Equiparado a dinheiro

No recurso de revista, o consórcio sustentou que o seguro garantia e a fiança bancária são equiparados a dinheiro, nos termos do artigo 835 do Código de Processo Civil (CPC). Portanto, têm liquidez e asseguram as mesmas garantias do depósito recursal. A empresa também argumentou que, se a causa não se resolver no prazo de vigência da apólice, ela será trocada.

Eficácia

A relatora do recurso, ministra Delaíde Miranda Arantes, observou que, de acordo com o artigo 835 do CPC, a garantia da execução por meio de seguro fiança bancário é eficaz. Com fundamento nesse dispositivo, o TST tem reconhecido que a rejeição da oferta de seguro garantia fere o direito líquido do devedor de que a execução seja processada da forma menos gravosa.

Por unanimidade, a Turma deu provimento ao recurso para afastar a deserção e determinar o retorno do processo ao Tribunal Regional, para exame do recurso ordinário da empresa.

Processo: RR 285-10.2017.5.23.0041

RECURSO DE REVISTA INTERPOSTO NA
VIGÊNCIA DAS LEIS 13.015/2014 E LEI
13.467/2017
1 - TRANSCENDÊNCIA JURÍDICA
RECONHECIDA. Verifica-se a existência
de transcendência jurídica, nos termos
do art. 896-A, §1º, IV, da CLT.
2 – DESERÇÃO. INDEFERIMENTO DE GARANTIA
DO JUÍZO POR MEIO DE APÓLICE DE SEGURO.
PRAZO DE VIGÊNCIA DETERMINADO. É
incontroverso que a reclamada comprovou
o depósito recursal colacionando aos
autos apólice de seguro garantia (ID.
8a96201), da qual consta como
importância segurada o valor de R$
11.945,70 (onze mil novecentos e
quarenta e cinco reais e setenta
centavos).
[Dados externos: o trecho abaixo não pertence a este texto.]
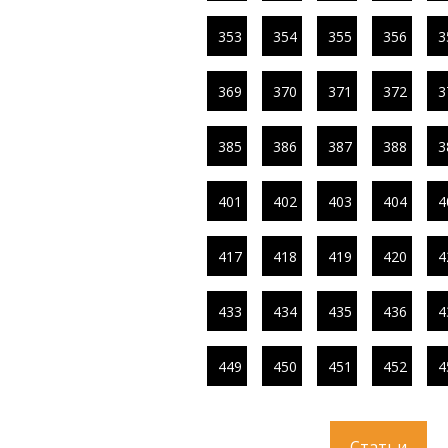
353
354
355
356
3
369
370
371
372
3
385
386
387
388
3
401
402
403
404
4
417
418
419
420
4
433
434
435
436
4
449
450
451
452
4
Статьи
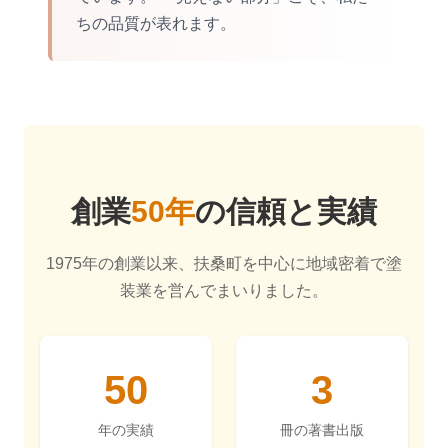
ちの品質が表れます。
創業
50年
の信頼と実績
1975年の創業以来、扶桑町を中心に地域密着で塗
装業を営んでまいりました。
50
3
年の実績
冊の著書出版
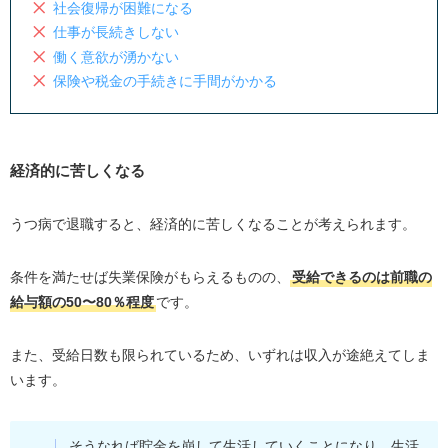
社会復帰が困難になる
失業保険
仕事が長続きしない
傷病手当
働く意欲が湧かない
傷病手当金
保険や税金の手続きに手間がかかる
障害年金
特別障害者手当
経済的に苦しくなる
うつ病で退職したときに利用できる制度
自立支援医療制度
うつ病で退職すると、経済的に苦しくなることが考えられます。
心身障害者医療費助成制度
生活困窮者自立支援制度
条件を満たせば失業保険がもらえるものの、
受給できるのは前職の
給与額の50〜80％程度
です。
うつ病で退職後同じ末路を辿らないためにできること
ゆっくり休養して病気を治す
また、受給日数も限られているため、いずれは収入が途絶えてしま
うつ病になった原因を考える
います。
やりたいことや自分にできることを考える
自分に合った働き方をする
そうなれば貯金を崩して生活していくことになり、生活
Tal garantia foi rejeitada
pelo juízo a quo, sob o fundamento de que
“a apólice colacionada aos autos possui
prazo de vigência de apenas 01 (um) ano,
de 04/12/2017 a 04/12/2018”. De acordo
com o art. 835 do CPC/2015, a garantia
da execução por meio de seguro fiança
bancário é eficaz. A Subseção de
Dissídios Individuais II do TST tem
admitido o seguro com prazo de validade,
partir da inteligência da Orientação
Jurisprudencial 59 da SBDI-2, que não
impõe referida exigência. Precedentes.
Recurso de revista conhecido e provido.